**The problem**
From the records below, take each line where the string "Seniorenservice" shows up and copy it.
━━━━
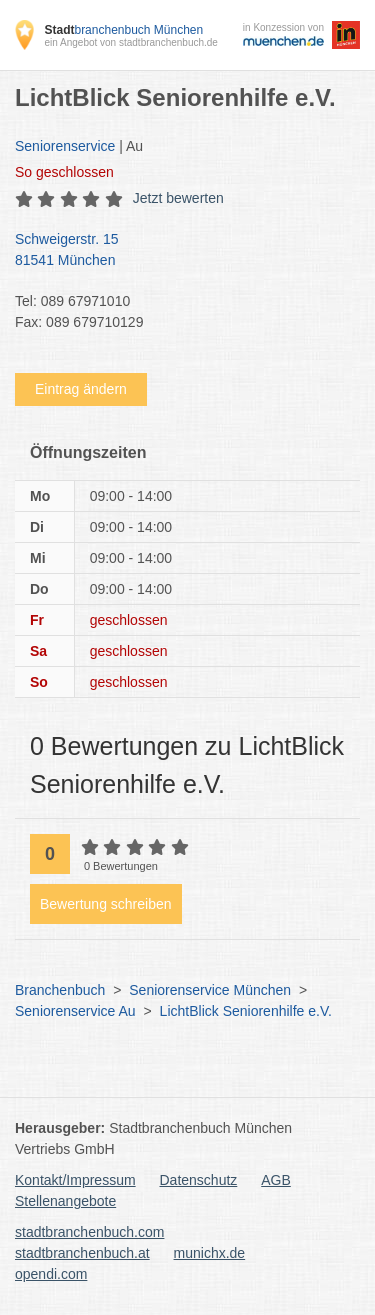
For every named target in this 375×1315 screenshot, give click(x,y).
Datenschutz (199, 1180)
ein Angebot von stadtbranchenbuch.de (130, 42)
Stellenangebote (65, 1201)
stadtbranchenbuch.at (82, 1253)
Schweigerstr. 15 (177, 251)
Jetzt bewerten (178, 198)
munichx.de (210, 1253)
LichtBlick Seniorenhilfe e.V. (246, 1011)
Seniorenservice (65, 146)
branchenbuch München (123, 30)
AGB (276, 1180)
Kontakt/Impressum (75, 1180)
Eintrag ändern (81, 389)
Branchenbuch (60, 990)
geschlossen (64, 172)
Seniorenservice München (210, 990)
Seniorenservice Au (75, 1011)
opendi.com (51, 1274)
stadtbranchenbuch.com (89, 1232)
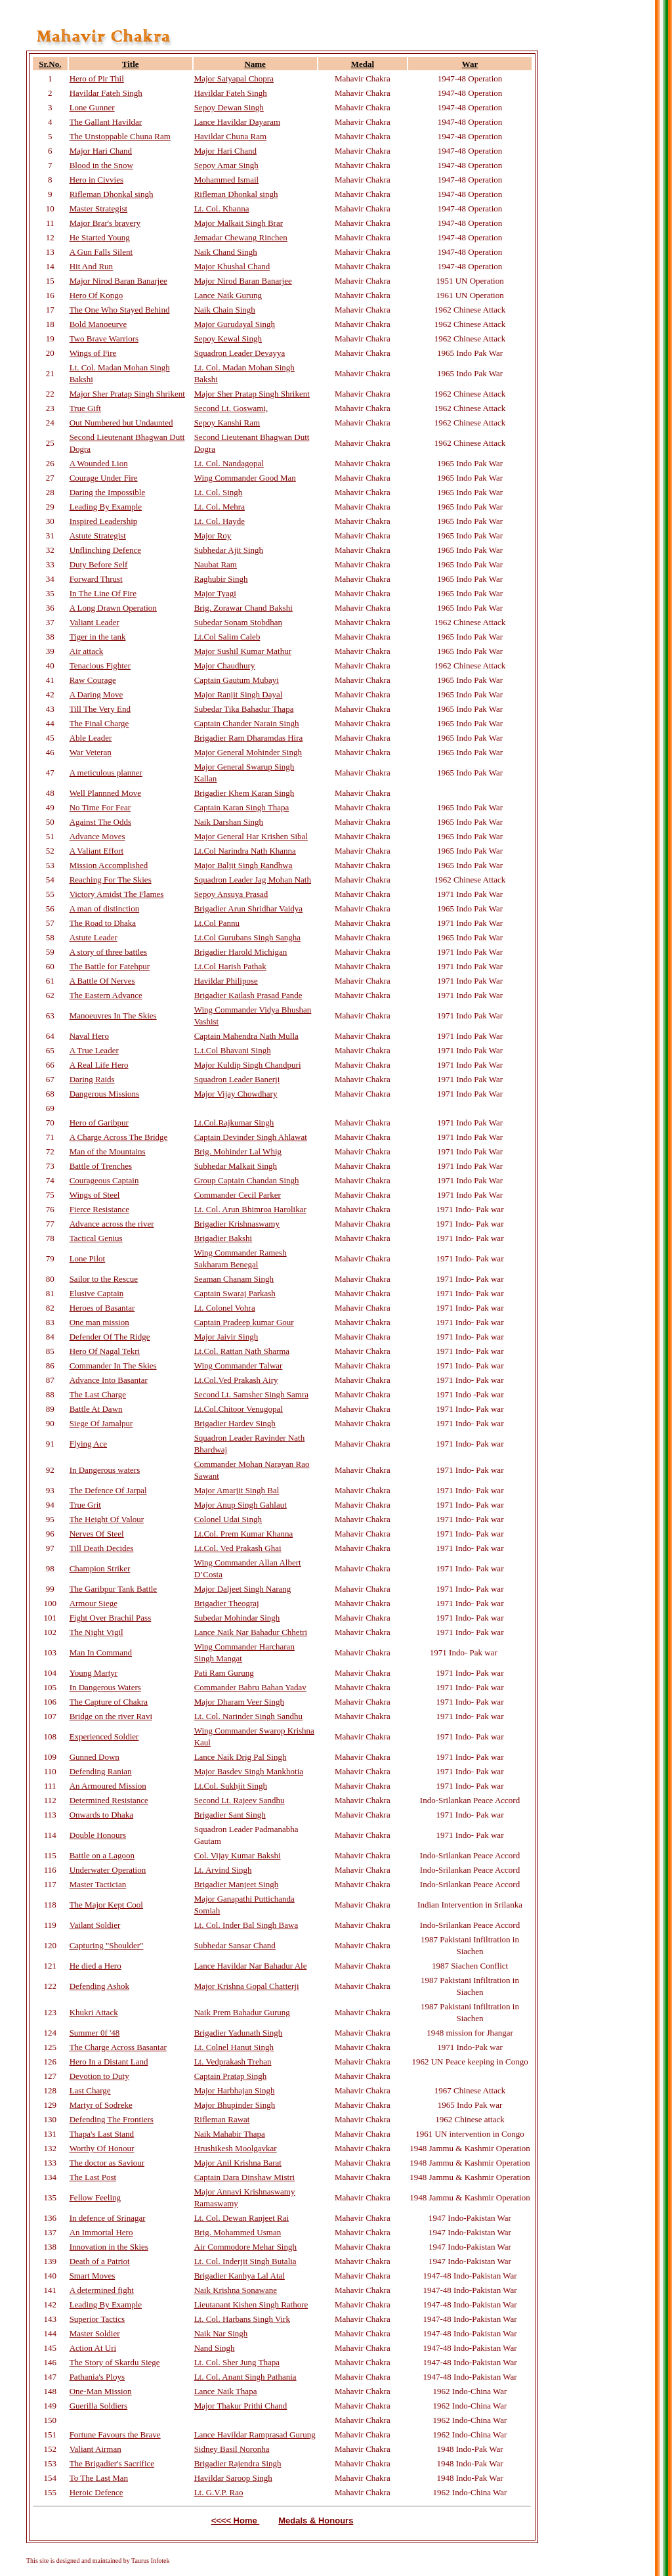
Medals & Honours (315, 2520)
━━━━
**Solution for this exercise**
Seniorenservice (65, 146)
Seniorenservice München (210, 990)
Seniorenservice Au (75, 1011)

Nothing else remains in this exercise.